Welcome to the Myanmar NLP Community! We are a dedicated, collaborative organization focused on advancing Natural Language Processing (NLP) and other language-related technologies for the Myanmar language (Burmese) and its various ethnic languages.
Our mission is to collect, curate, and foster contributions to a rich ecosystem of open-source projects, tools, and datasets that empower researchers, developers, and linguists working with Myanmar languages.
Centralize Resources: Create a single hub for discovering high-quality, open-source projects related to Myanmar language technology.
Encourage Collaboration: Provide a platform for developers and researchers to connect, share knowledge, and collaborate on shared challenges.
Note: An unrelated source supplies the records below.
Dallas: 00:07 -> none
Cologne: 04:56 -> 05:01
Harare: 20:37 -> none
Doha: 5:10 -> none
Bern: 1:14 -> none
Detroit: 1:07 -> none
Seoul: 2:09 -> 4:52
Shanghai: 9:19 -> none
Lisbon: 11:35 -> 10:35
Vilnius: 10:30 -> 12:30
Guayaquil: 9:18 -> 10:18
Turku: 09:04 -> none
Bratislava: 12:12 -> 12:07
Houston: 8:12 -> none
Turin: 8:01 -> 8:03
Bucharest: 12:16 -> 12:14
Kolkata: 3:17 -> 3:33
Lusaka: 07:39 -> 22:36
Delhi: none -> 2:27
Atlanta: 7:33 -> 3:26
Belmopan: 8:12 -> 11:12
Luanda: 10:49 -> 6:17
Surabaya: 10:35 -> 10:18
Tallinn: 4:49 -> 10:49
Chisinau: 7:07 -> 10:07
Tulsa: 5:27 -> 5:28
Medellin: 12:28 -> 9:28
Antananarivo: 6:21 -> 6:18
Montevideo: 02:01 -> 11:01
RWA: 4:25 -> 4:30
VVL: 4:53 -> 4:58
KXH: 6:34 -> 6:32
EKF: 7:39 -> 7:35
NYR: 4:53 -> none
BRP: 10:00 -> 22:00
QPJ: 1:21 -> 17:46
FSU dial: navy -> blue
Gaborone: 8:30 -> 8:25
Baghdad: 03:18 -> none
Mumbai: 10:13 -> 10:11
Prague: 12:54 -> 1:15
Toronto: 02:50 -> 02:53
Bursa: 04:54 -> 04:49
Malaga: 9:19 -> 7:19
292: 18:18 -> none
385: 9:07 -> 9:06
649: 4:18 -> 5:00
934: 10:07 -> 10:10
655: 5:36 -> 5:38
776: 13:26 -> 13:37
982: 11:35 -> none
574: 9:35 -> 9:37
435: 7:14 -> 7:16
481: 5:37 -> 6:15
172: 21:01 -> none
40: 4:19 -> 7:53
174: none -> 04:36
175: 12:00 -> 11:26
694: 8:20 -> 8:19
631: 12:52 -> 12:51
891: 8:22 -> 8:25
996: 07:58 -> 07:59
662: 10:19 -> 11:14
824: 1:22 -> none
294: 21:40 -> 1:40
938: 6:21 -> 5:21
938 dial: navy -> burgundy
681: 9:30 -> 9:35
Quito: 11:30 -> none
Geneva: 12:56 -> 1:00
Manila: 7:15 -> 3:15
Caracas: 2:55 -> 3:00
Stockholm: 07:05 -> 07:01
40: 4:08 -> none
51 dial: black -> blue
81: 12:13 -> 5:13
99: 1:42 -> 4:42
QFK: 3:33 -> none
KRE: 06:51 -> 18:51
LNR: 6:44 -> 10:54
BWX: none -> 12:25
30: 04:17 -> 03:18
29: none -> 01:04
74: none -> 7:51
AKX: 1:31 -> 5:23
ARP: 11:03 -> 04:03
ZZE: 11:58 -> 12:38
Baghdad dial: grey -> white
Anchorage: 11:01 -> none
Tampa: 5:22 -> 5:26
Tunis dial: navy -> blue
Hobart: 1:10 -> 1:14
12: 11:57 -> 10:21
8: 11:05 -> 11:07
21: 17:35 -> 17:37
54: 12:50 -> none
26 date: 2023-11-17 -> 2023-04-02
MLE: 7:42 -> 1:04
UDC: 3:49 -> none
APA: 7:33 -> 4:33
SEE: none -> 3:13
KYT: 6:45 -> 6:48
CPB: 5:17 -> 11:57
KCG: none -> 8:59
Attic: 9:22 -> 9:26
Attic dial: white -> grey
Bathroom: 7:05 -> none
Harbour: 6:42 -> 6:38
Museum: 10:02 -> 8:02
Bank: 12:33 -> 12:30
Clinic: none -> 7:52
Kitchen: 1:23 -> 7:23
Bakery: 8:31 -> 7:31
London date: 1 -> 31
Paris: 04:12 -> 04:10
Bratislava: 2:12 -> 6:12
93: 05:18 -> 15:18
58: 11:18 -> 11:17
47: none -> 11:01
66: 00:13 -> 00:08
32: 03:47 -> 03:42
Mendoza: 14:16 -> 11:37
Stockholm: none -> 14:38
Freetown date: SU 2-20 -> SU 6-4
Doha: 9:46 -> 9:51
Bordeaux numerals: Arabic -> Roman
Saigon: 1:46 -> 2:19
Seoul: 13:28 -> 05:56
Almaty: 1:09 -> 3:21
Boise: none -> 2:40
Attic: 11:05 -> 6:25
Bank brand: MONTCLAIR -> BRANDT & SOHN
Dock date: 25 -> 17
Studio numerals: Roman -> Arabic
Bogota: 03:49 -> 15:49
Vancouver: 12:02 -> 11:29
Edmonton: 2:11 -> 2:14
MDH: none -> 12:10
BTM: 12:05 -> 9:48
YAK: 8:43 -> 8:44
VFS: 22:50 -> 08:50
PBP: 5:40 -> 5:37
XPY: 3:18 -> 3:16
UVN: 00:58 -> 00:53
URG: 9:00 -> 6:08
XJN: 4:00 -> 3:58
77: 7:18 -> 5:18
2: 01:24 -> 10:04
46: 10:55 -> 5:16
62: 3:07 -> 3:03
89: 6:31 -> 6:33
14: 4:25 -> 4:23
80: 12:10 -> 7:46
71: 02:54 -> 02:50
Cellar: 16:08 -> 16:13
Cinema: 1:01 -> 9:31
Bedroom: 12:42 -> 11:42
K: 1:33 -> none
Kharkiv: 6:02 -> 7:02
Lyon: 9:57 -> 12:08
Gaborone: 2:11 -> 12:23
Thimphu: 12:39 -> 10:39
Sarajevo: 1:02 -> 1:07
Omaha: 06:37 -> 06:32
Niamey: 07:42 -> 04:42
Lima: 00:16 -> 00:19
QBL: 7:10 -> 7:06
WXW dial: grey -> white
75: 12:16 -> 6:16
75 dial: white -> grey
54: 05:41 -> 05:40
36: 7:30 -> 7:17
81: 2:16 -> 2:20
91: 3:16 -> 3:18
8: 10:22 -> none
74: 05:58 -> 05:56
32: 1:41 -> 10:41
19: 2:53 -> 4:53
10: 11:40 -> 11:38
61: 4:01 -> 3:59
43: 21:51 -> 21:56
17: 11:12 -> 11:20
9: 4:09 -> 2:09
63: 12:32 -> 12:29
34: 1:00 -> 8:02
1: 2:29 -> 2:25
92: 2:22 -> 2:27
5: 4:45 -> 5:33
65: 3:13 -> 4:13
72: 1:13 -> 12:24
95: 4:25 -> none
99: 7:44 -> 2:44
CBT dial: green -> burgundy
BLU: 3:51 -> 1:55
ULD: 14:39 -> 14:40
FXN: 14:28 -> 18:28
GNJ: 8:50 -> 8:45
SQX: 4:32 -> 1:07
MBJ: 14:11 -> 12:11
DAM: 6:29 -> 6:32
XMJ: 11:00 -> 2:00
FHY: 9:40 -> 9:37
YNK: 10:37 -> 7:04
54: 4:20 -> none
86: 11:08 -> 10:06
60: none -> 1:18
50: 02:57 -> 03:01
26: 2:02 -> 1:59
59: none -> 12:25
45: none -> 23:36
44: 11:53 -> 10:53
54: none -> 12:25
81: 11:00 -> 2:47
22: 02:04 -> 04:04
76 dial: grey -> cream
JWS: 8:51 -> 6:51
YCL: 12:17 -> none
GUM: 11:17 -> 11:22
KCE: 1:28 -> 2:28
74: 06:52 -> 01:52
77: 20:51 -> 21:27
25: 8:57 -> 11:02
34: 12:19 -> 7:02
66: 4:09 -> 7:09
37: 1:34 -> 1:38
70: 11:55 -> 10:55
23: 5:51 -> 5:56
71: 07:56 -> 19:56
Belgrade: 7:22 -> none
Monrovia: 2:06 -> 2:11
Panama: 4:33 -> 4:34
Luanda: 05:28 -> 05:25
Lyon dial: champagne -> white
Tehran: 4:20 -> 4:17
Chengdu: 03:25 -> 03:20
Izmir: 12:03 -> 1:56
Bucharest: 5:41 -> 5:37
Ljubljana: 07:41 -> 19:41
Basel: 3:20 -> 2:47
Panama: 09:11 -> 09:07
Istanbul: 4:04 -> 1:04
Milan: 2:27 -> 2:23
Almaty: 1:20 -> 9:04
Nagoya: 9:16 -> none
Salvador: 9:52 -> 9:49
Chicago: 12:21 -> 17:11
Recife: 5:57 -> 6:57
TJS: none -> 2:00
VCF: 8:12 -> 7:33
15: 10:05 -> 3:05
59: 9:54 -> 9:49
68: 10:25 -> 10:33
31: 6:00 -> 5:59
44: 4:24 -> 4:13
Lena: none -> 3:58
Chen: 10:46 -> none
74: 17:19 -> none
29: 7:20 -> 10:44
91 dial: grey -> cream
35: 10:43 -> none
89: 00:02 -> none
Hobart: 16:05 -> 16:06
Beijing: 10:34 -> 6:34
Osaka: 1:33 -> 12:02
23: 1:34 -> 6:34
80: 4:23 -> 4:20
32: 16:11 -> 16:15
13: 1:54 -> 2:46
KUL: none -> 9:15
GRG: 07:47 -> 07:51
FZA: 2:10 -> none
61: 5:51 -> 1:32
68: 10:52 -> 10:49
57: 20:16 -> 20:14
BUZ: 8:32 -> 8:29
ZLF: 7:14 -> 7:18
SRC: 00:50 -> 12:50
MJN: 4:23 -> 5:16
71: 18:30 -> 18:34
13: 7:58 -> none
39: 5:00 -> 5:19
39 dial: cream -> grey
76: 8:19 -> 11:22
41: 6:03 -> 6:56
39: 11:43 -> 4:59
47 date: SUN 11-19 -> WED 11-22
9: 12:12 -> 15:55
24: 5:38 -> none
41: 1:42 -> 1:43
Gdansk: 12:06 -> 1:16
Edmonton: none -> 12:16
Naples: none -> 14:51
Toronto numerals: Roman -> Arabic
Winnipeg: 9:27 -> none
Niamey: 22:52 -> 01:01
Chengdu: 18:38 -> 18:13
Build Foundational Tools: Support the development of essential resources, such as reliable corpora, pre-trained models, tokenizers, and phonetic transcription tools.
Promote Open Source: Advocate for and facilitate the creation and maintenance of open-source projects for public benefit.
📚 Projects and Contributions We collect contributions across a wide spectrum of Myanmar language projects. If you have a project, dataset, or tool, we would love to feature it!
Areas of Interest Include: Datasets & Corpora: Annotated texts, parallel corpora, spoken language datasets, etc.
Core NLP Tools: Tokenizers, segmenters, part-of-speech (POS) taggers, named entity recognition (NER), and parsers.
Machine Translation: Open-source translation models and aligned datasets for Myanmar ↔ other languages.
Speech Technology: Speech recognition (ASR) and text-to-speech (TTS) synthesis resources.
Typing & Script Conversion: Tools for handling Zawgyi/Unicode conversion, keyboard layouts, and font rendering.
Low-Resource Languages: Efforts to develop language technologies for ethnic languages within Myanmar.
Whether you're a seasoned NLP expert, a student, a linguist, or just someone passionate about the Myanmar language, there are many ways to contribute!
Do you maintain an existing project? We can link to it, feature it, or even host it here.
To submit: Open an Issue on this repository and select the 'Project Submission' template. Provide a brief description, a link to the repository, and the relevant language technologies.
Have a great idea but need a home for it? We can help you start a new repository under the Community umbrella and connect you with potential collaborators.
To propose: Open an Issue and select the 'New Project Proposal' template.
Check the repositories listed under our organization profile. You can contribute by:
Code: Fixing bugs, adding features, or improving documentation.
Data: Annotating, cleaning, or expanding existing datasets.
Documentation: Improving guides and tutorials to make tools more accessible.